45: The Hardest Word
He set the vendor to recycle and watched, ashen-faced, as it refused to disassemble Joel’s mess. Alchemium only, it stated. Reconstruction of matter was limited to underground refineries. Even Avalon’s technology had its limits.
After throwing the empty boxes across the kitchen floor, Dante paced into the lounge and collapsed into the sofa.
Shelley Eoghan. There had been a time when she would come to Dante for help, bringing him outlandish stories to illustrate, but that time was long past. These days, Shelley avoided him whenever possible. He had rejected her stories for the words of the Saptamatrikas and she had never forgiven him for it. Asking for her help now would be like asking Astrid Guirlande for dance lessons—a foolish endeavour that would end in a silent sneer of dismissal.
Dante was contemplating asking Joel if he had any drugs that might help—sedatives seemed to have a knack for suspending his disbelief—when the apartment’s artificial intelligence announced that he had an incoming call.
From Rembrandt Payne.
“Hello there!” The Chief of Seelie’s Torsten troupe greeted him from the comfort of his office with a cheery wave. “I thought I’d see how you were. Everything healed?”
“Yeah,” Dante replied, clutching his arms around his chest.
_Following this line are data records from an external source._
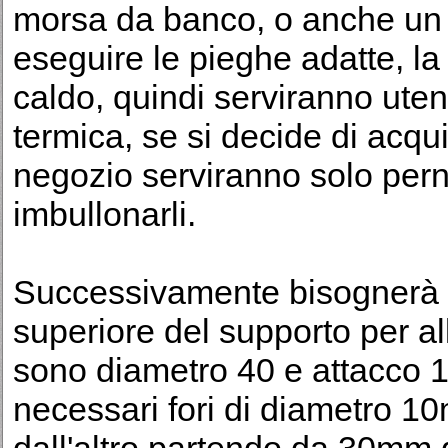
morsa da banco, o anche un 
eseguire le pieghe adatte, la
caldo, quindi serviranno uten
termica, se si decide di acqui
negozio serviranno solo pern
imbullonarli.
Successivamente bisognerà pr
superiore del supporto per al
sono diametro 40 e attacco 1/
necessari fori di diametro 1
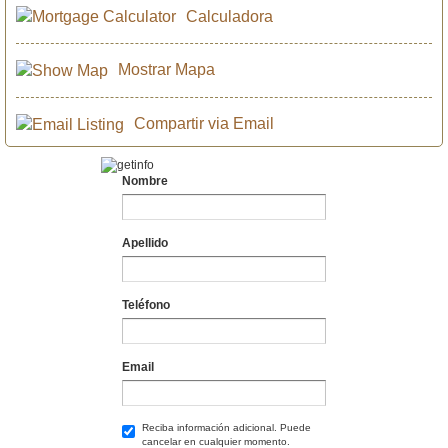
Calculadora
Mostrar Mapa
Compartir via Email
Nombre
Apellido
Teléfono
Email
Reciba información adicional. Puede
cancelar en cualquier momento.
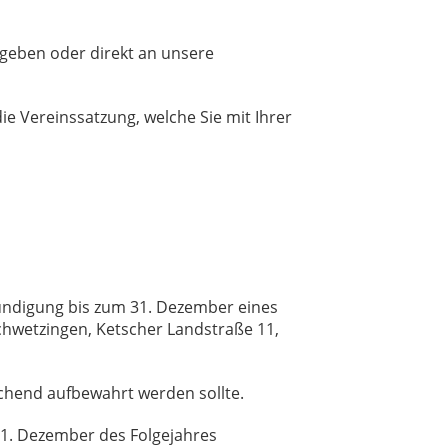
rgeben oder direkt an unsere
ie Vereinssatzung, welche Sie mit Ihrer
 Kündigung bis zum 31. Dezember eines
 Schwetzingen, Ketscher Landstraße 11,
echend aufbewahrt werden sollte.
1. Dezember des Folgejahres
His injuries, and his time in the hospital, felt like they happened in some other lifetime, not a day previous. He wasn’t even bruised.
“Excellent,” said the Chief. “And how better to celebrate than with a nice cup of tea!”
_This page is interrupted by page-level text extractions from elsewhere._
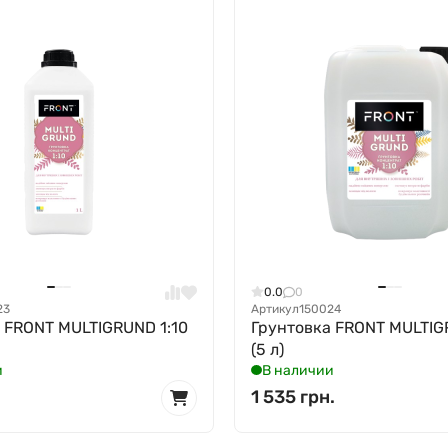
0.0
0
23
Артикул
150024
 FRONT MULTIGRUND 1:10
Грунтовка FRONT MULTIG
(5 л)
и
В наличии
1 535 грн.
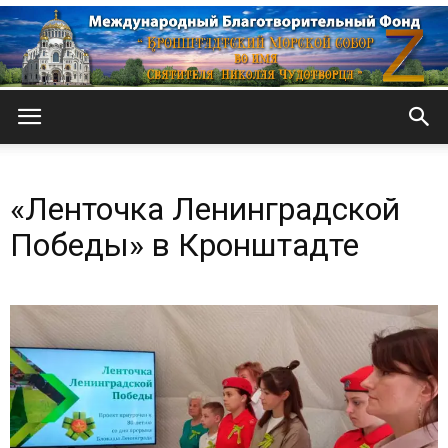
Кронштадтский
«Ленточка Ленинградской
Морской
Победы» в Кронштадте
собор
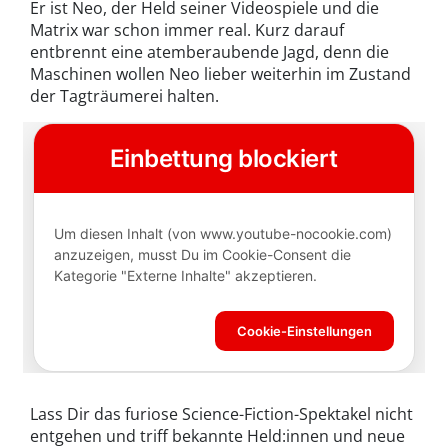
Er ist Neo, der Held seiner Videospiele und die
Matrix war schon immer real. Kurz darauf
entbrennt eine atemberaubende Jagd, denn die
Maschinen wollen Neo lieber weiterhin im Zustand
der Tagträumerei halten.
Lass Dir das furiose Science-Fiction-Spektakel nicht
entgehen und triff bekannte Held:innen und neue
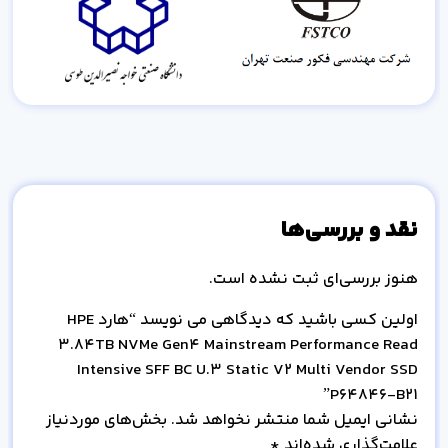
نقد و بررسی‌ها
هنوز بررسی‌ای ثبت نشده است.
اولین کسی باشید که دیدگاهی می نویسد “هارد HPE
3.84TB NVMe Gen4 Mainstream Performance Read
Intensive SFF BC U.3 Static V2 Multi Vendor SSD
P64846-B21”
نشانی ایمیل شما منتشر نخواهد شد.
بخش‌های موردنیاز
علامت‌گذاری شده‌اند
*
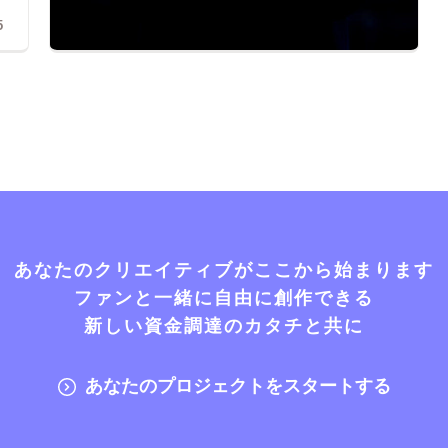
5
あなたのクリエイティブがここから始まります
ファンと一緒に自由に創作できる
新しい資金調達のカタチと共に
あなたのプロジェクトをスタートする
A chime rang through the apartment and a screen by the front door announced that, of all people, Dante’s housemate Denny Odette was waiting outside with a tray of tea and biscuits.
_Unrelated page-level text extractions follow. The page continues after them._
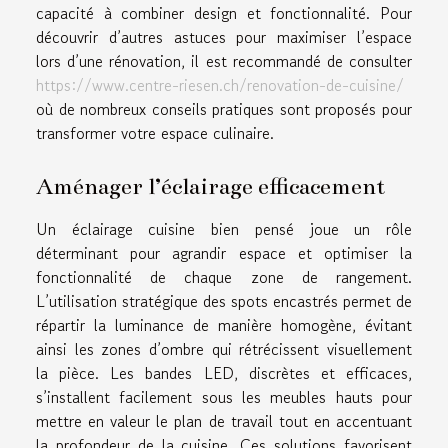
capacité à combiner design et fonctionnalité. Pour
découvrir d’autres astuces pour maximiser l’espace
lors d’une rénovation, il est recommandé de consulter
https://www.centre-riesen.ch/renovation-de-cuisine/
où de nombreux conseils pratiques sont proposés pour
transformer votre espace culinaire.
Aménager l’éclairage efficacement
Un éclairage cuisine bien pensé joue un rôle
déterminant pour agrandir espace et optimiser la
fonctionnalité de chaque zone de rangement.
L’utilisation stratégique des spots encastrés permet de
répartir la luminance de manière homogène, évitant
ainsi les zones d’ombre qui rétrécissent visuellement
la pièce. Les bandes LED, discrètes et efficaces,
s’installent facilement sous les meubles hauts pour
mettre en valeur le plan de travail tout en accentuant
la profondeur de la cuisine. Ces solutions favorisent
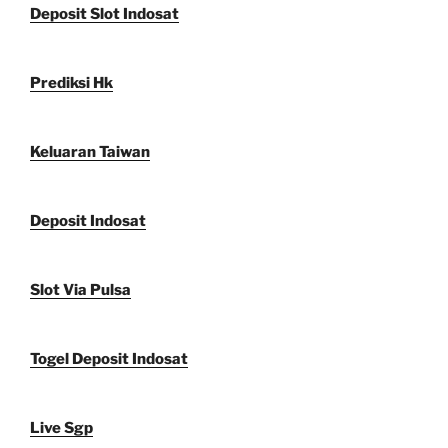
Deposit Slot Indosat
Prediksi Hk
Keluaran Taiwan
Deposit Indosat
Slot Via Pulsa
Togel Deposit Indosat
Live Sgp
“Chief Payne sent me,” she said, handing it over.
“Thanks,” said Dante.
Without another word, Denny turned on her heels and strode off. Dante returned to the lounge and, with a rattle of china, placed the tray down on the table.
“It’s all natural, of course,” said the Chief, raising his own cup in toast. “Help yourself!”
The teapot was warm to the touch. Tentatively, Dante poured himself a cup and added a trio of sugar cubes from the supplied bowl. He wasn’t much of a tea drinker, but Lira Burn had forced a few mugs down him since they started living together.
He lifted the cup to his lips but stopped before taking his first sip. Here he was, drinking natural tea from a china cup, which his housemate had delivered with impeccable timing, all while Rembrandt Payne watched over him, a giant painted across the wall—it was like something out of a dream…
There’s also an old draft of this scene, but it involves Byron. I should dig these things out and archive them, or something.